Monday, Nov. 21, 1988
World Notes BROADCASTING
"We were verging on the pompous," says John Tusa, managing director for the World Service of the British Broadcasting Corp. So, to compete with TV and satellite broadcasts, the BBC has updated its venerable radio World Service with a format a spokesman cautiously calls "a bit more relaxed, a bit less formal." A bit. The 25 million addicts around the globe can still tune in to the World Service's news broadcasts, long noted for the accuracy of their reporting, but the format will be slightly less stuffy. Announcers will address correspondents with more informality, as in "Tony, thanks very much." Colloquialisms are also being sprinkled into the news. The clash in Poland between the government and the banned Solidarity union, for instance, was uncharacteristically called "a bareknuckle fight."

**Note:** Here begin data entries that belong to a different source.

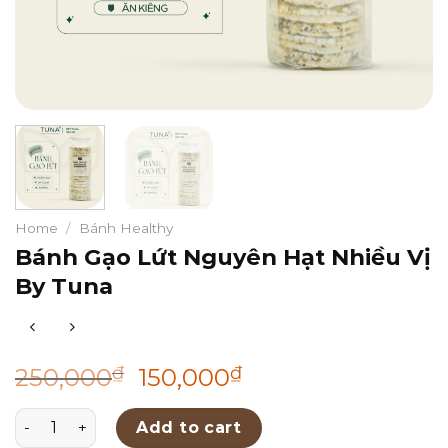
Home
/
Bánh Healthy
Bánh Gạo Lứt Nguyên Hạt Nhiều Vị
By Tuna
₫
₫
250,000
150,000
Bánh Gạo Lứt Nguyên Hạt Nhiều Vị By Tuna quantity
Add to cart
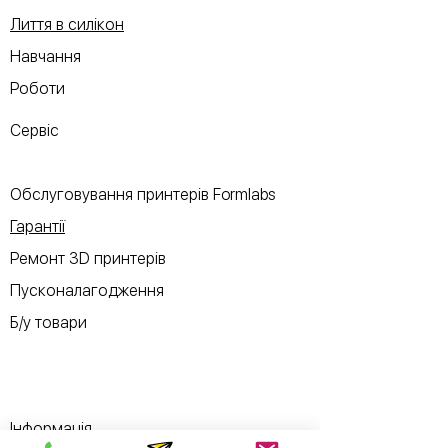
Лиття в силікон
Навчання
Роботи
Сервіс
Обслуговування принтерів Formlabs
Гарантії
Ремонт 3D принтерів
Пусконалагодження
Б/у товари
Інформація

BBC diction standards will not relax. For 56 years the carefully pronounced speech heard on the World Service has been the ultimate model for listeners learning English as a second language. The familiar opener for Radio Newsreel -- a brassy rendition of Imperial Echoes, with its resonance of a colonial past -- is gone and may not be missed. But news programs will still be introduced with a revered sound: the bouncy tune of the Irish song Lilliburlero and the muffled chimes of Big Ben.